CPA inflation sensitivity
supply limitation


Risk Interpretation Rules

High probability low impact risks may not require escalation.

Low probability high impact risks require monitoring.

Hidden risks require increased priority due to detection difficulty.

Fast-developing risks require faster review cycles.

Risk classification must consider compound effects.

Multiple moderate risks may combine into structural instability.

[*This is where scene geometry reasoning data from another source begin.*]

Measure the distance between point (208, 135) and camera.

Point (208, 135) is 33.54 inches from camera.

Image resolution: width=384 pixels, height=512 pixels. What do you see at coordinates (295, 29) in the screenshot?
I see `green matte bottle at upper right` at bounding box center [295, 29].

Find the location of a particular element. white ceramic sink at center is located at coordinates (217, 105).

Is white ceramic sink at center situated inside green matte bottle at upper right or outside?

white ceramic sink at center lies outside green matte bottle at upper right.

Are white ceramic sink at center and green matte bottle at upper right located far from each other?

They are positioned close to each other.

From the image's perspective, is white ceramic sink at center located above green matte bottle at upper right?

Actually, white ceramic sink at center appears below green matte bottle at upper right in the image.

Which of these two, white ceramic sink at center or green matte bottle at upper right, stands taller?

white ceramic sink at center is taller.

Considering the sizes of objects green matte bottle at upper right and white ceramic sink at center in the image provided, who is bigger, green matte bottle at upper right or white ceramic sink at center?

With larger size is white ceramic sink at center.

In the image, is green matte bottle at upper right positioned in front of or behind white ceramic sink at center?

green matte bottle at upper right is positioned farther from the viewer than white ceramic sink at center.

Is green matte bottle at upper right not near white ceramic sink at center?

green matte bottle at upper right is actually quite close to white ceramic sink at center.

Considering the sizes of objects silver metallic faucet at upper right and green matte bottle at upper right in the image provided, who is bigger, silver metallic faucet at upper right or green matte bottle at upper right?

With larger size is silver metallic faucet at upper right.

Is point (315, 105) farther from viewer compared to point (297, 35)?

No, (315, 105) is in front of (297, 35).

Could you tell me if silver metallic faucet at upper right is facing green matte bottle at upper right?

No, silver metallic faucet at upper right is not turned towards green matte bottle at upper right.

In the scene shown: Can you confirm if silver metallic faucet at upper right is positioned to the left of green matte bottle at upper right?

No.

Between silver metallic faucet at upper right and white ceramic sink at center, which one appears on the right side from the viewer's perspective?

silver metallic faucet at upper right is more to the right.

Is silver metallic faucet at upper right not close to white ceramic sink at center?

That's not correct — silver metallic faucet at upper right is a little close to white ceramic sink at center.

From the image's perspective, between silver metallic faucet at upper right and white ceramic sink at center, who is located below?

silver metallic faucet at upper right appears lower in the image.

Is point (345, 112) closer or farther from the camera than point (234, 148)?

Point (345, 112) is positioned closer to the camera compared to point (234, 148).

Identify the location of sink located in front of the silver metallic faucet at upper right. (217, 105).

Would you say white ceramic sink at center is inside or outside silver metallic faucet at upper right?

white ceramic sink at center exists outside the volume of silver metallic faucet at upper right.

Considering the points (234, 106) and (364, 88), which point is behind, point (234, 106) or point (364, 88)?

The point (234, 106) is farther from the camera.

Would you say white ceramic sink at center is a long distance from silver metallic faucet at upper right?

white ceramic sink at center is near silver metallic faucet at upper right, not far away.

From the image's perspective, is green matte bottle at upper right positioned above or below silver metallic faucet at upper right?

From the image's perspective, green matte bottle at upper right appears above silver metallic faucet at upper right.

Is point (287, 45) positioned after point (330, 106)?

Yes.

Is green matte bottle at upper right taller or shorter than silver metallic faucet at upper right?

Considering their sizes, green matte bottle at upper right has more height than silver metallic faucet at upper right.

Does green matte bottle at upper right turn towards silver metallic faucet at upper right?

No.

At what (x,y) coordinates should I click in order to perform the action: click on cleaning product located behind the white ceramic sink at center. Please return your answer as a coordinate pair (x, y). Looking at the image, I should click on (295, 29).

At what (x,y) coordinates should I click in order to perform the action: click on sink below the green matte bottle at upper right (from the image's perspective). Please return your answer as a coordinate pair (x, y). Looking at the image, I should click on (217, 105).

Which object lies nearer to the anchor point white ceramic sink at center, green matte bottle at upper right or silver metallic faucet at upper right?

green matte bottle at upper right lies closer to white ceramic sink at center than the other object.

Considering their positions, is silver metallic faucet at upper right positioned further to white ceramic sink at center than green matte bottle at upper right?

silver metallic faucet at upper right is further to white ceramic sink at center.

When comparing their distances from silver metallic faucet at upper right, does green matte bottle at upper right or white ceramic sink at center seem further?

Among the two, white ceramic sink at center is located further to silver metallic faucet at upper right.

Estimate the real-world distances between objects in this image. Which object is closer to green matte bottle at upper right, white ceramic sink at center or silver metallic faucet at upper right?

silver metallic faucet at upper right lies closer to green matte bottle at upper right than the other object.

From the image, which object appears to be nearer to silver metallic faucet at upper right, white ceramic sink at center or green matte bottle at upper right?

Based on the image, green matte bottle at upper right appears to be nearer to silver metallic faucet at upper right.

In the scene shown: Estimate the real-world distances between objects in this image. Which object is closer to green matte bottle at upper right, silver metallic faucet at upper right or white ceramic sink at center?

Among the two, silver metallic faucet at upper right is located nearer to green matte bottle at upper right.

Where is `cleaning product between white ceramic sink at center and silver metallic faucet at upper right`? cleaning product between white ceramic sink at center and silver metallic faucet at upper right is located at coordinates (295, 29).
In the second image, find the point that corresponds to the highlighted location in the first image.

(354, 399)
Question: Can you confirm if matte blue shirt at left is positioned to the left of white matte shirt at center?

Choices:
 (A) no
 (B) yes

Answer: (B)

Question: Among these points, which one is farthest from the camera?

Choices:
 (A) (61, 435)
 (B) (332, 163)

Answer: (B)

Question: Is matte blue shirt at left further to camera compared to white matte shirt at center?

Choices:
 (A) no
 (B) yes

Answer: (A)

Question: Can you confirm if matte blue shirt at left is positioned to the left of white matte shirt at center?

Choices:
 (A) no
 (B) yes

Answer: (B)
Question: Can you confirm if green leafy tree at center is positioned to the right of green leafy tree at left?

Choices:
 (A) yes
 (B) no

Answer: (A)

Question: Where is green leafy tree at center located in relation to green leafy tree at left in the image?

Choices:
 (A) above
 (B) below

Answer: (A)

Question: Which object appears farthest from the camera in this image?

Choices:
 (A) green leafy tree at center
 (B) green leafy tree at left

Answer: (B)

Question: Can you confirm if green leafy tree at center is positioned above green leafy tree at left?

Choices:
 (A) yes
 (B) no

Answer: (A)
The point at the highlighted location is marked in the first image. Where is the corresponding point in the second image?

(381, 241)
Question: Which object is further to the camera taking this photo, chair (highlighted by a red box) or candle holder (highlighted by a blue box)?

Relationship to Other Frameworks

Risk Escalation Framework

defines when risk must be acted upon.

Dependency Exposure Framework

identifies concentration risk patterns.

Finance Brain Stability Signal Framework

monitors capital volatility risk.

Experimentation Brain Evidence Hierarchy

monitors statistical confidence risk.

SIT Drift Detection Framework

monitors structural drift risk.


Drift Protection

The system must prevent:

risk being evaluated emotionally
risk being ignored due to strong performance periods
risk being underestimated due to familiarity bias
risk severity being inflated without evidence
risk scoring being inconsistent across Brains

Risk classification must remain consistent.


Architectural Intent

Risk classification converts uncertainty into structured visibility.

Structured visibility improves decision stability.

Decision stability improves scaling durability.

Risk classification allows MWMS to expand without hidden fragility.


Change Log

Version: v1.0
Date: 2026-04-15
Author: HeadOffice

Change:

Initial creation of Risk Brain Risk Classification Framework defining multi-factor risk scoring model for structural exposure evaluation across MWMS.